Your goal: All lines from the one containing "The width and" through the end of the data below are to be repeated exactly, with pictures left out.
==*==
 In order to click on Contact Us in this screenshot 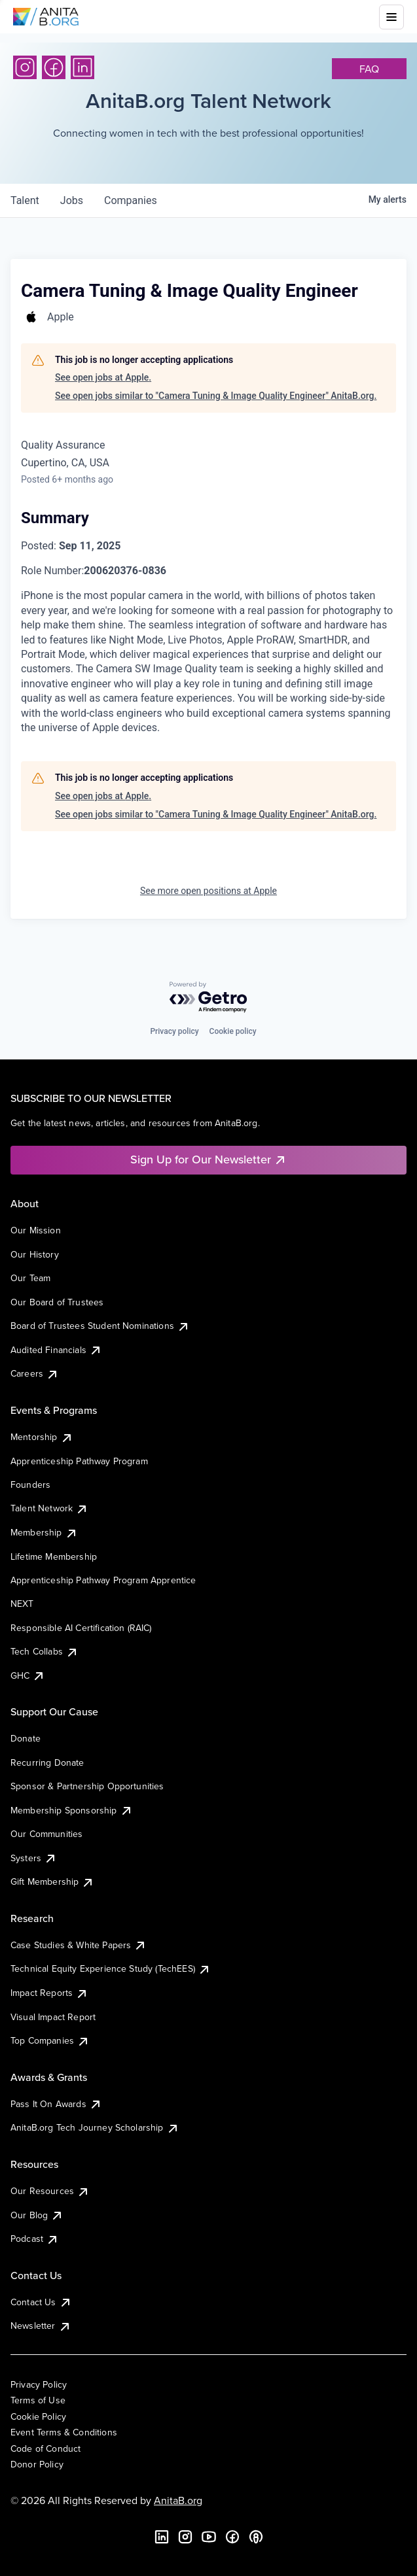, I will do `click(41, 2302)`.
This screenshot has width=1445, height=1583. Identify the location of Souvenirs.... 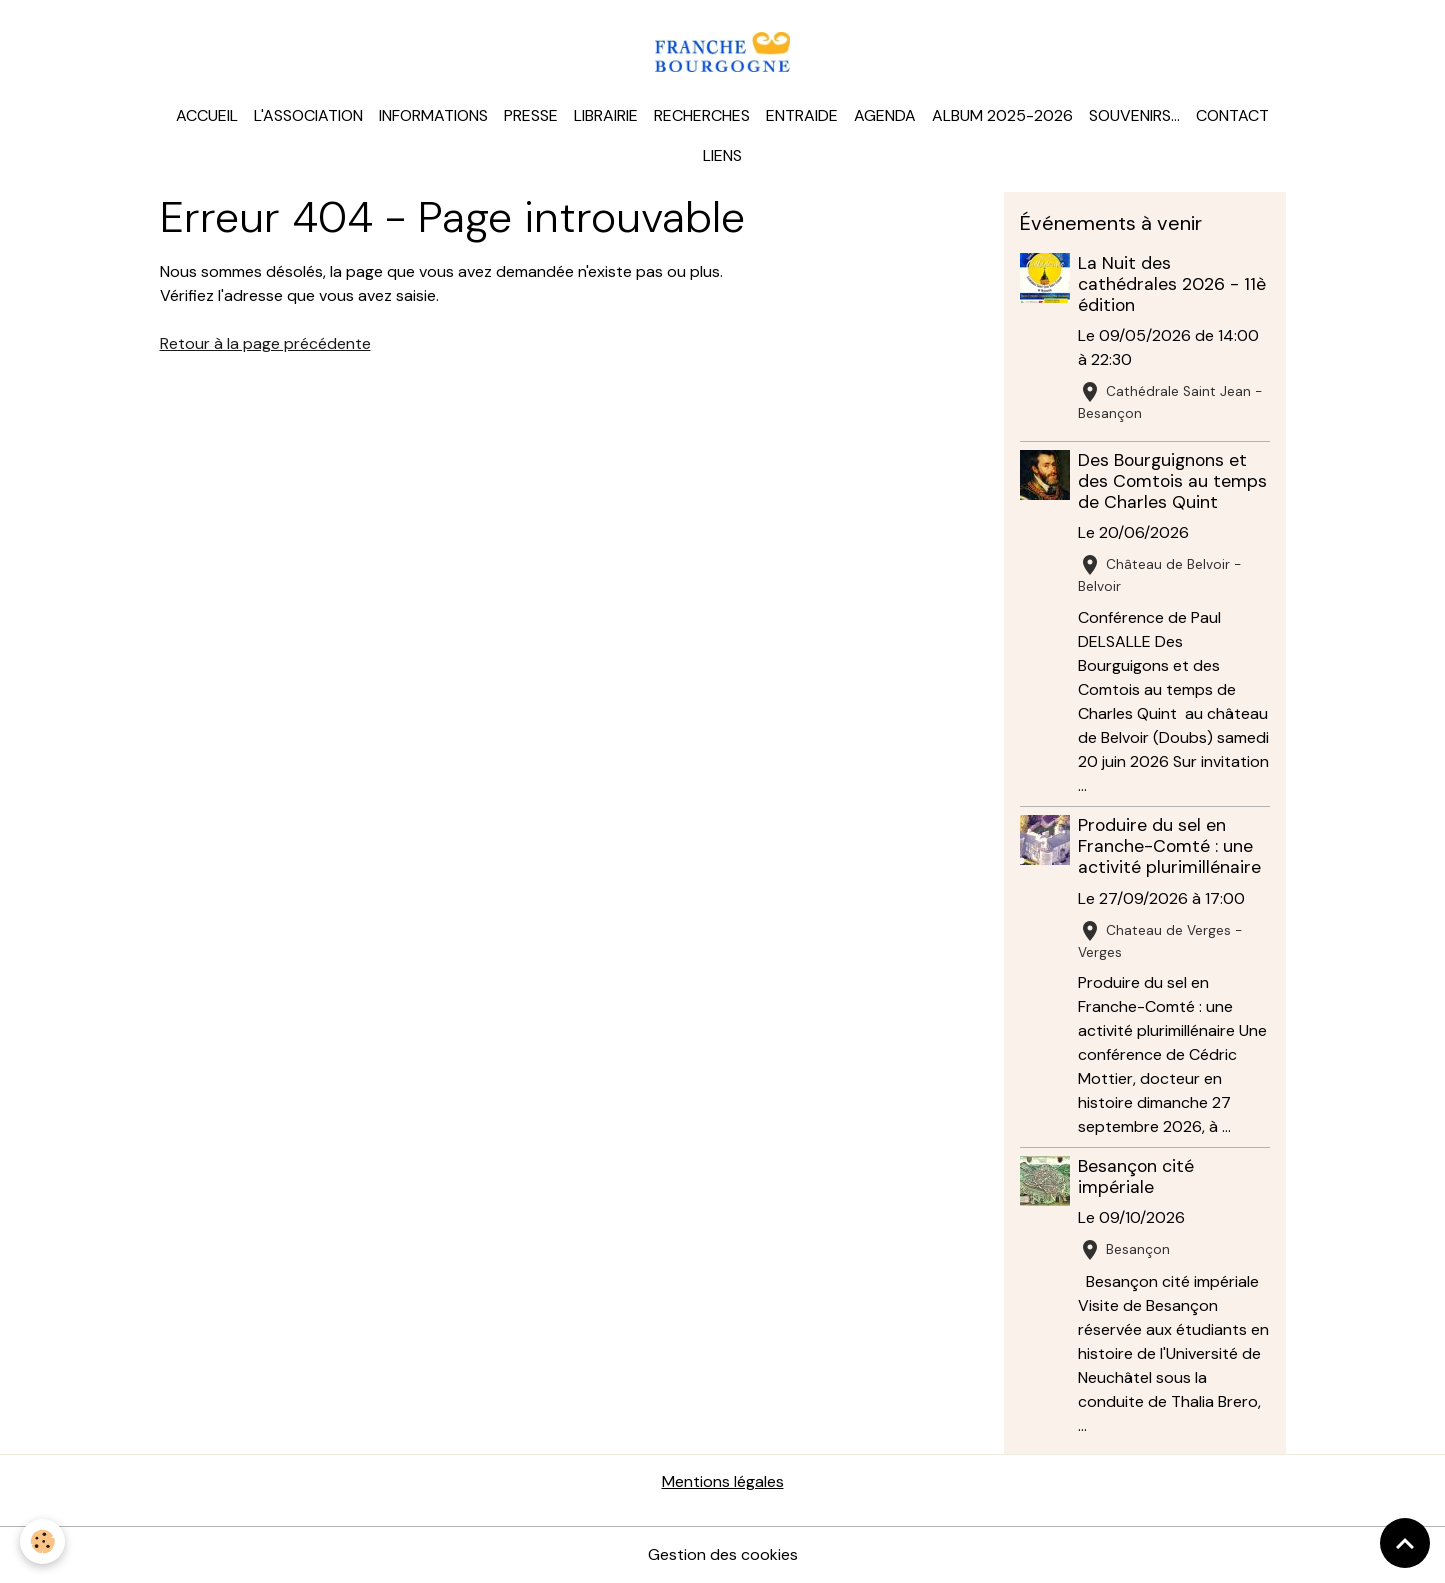
(1134, 115).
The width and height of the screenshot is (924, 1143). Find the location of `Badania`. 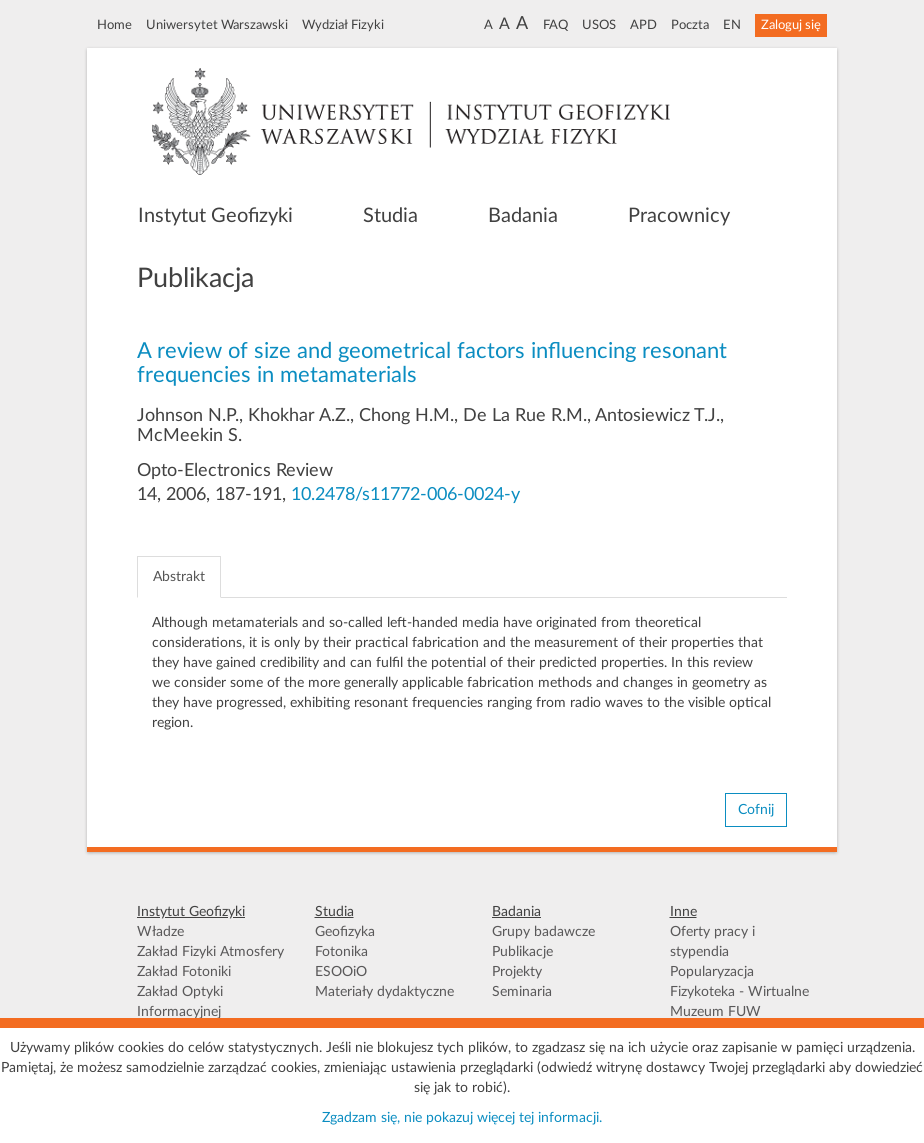

Badania is located at coordinates (523, 216).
==*==
Reply to the task:
The width and height of the screenshot is (924, 1143). Find the location of `Badania`. 

Badania is located at coordinates (523, 216).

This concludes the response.